Causal spinfoam vertex for 4d Lorentzian quantum gravity
Eugenio Bianchi, Chaosong Chen, Mauricio Gamonal
TL;DR
This work develops a causal spinfoam vertex for $4$-dimensional Lorentzian quantum gravity by encoding causal data with Toller $T$-matrices and a Feynman $i\varepsilon$ prescription. It clarifies how these causal structures relate to the EPRL vertex, showing that $\langle A_v^{\mathrm{EPRL}}|=\sum_{\kappa_{ab}=\pm1}\langle A_v^{(\kappa_{ab})}|$ but that a sum over causal orientations $\sigma_a$ does not reproduce the EPRL amplitude, and it recovers the Livine–Oriti Barrett–Crane limit in the appropriate regime.

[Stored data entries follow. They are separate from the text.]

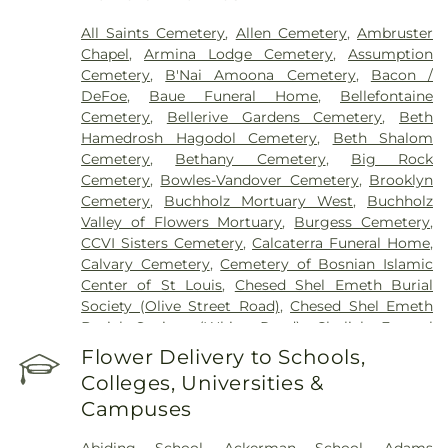
Health Center
,
Saint Johns Mercy Medical Center
,
Saint Louis Children's Hospital
,
Shriners Children's
All Saints Cemetery
,
Allen Cemetery
,
Ambruster
St. Louis
,
Siteman Cancer Center
,
St. Luke's
Chapel
,
Armina Lodge Cemetery
,
Assumption
Hospital
,
VA St. Louis Health Care System -
Cemetery
,
B'Nai Amoona Cemetery
,
Bacon /
Jefferson Barracks Division
DeFoe
,
Baue Funeral Home
,
Bellefontaine
Cemetery
,
Bellerive Gardens Cemetery
,
Beth
Hamedrosh Hagodol Cemetery
,
Beth Shalom
Cemetery
,
Bethany Cemetery
,
Big Rock
Cemetery
,
Bowles-Vandover Cemetery
,
Brooklyn
Cemetery
,
Buchholz Mortuary West
,
Buchholz
Valley of Flowers Mortuary
,
Burgess Cemetery
,
CCVI Sisters Cemetery
,
Calcaterra Funeral Home
,
Calvary Cemetery
,
Cemetery of Bosnian Islamic
Center of St Louis
,
Chesed Shel Emeth Burial
Society (Olive Street Road)
,
Chesed Shel Emeth
Burial Society (White Road)
,
Chulick Funeral
Home
,
City Cemetery
,
Coldwater Cemetery
,
Flower Delivery to Schools,
Concordia Cemetery
,
Conway Cemetery
,
Colleges, Universities &
Cottleville Cemetery
,
Daughters of Charity
Campuses
Graveyard
,
Eberwein Family Cemetery
,
Eddie
Randle & Sons Funeral Home
,
Eddy Cemetery
,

In the large-spin semiclassical limit for boundary data corresponding to a non-degenerate Lorentzian $4$-simplex, only geometries with $\sigma_a\sigma_b=+s_a s_b$ contribute with a single oscillatory phase $e^{+ i S_{\mathrm{Regge}}/\hbar}$, revealing a form of causal rigidity and a clean connection to Lorentzian Regge geometry. The results link the causal spinfoam framework to coherent-state representations, clarify relations to the EPRL and proper-vertex constructions, and outline future directions for multi-vertex amplitudes, finiteness questions, and phenomenological implications.
Abstract
We introduce a new causal spinfoam vertex for $4$d Lorentzian quantum gravity. The causal data are encoded in Toller $T$-matrices, which add to Wigner $D$-matrices $T^{(+)}+T^{(-)}=D$, and for which we provide a Feynman $\mathrm{i}\varepsilon$ representation. We discuss how the Toller poles cancel in the EPRL vertex, how the Livine-Oriti model is obtained in the Barrett-Crane limit, and how spinfoam causal data are distinct from Regge causal data. In the large-spin limit, we show that only Lorentzian Regge geometries with causal data compatible with the spinfoam data are selected, resulting in a single exponential $\exp(+\mathrm{i}\, S_{\mathrm{Regge}}/\hbar)$ and a new form of causal rigidity.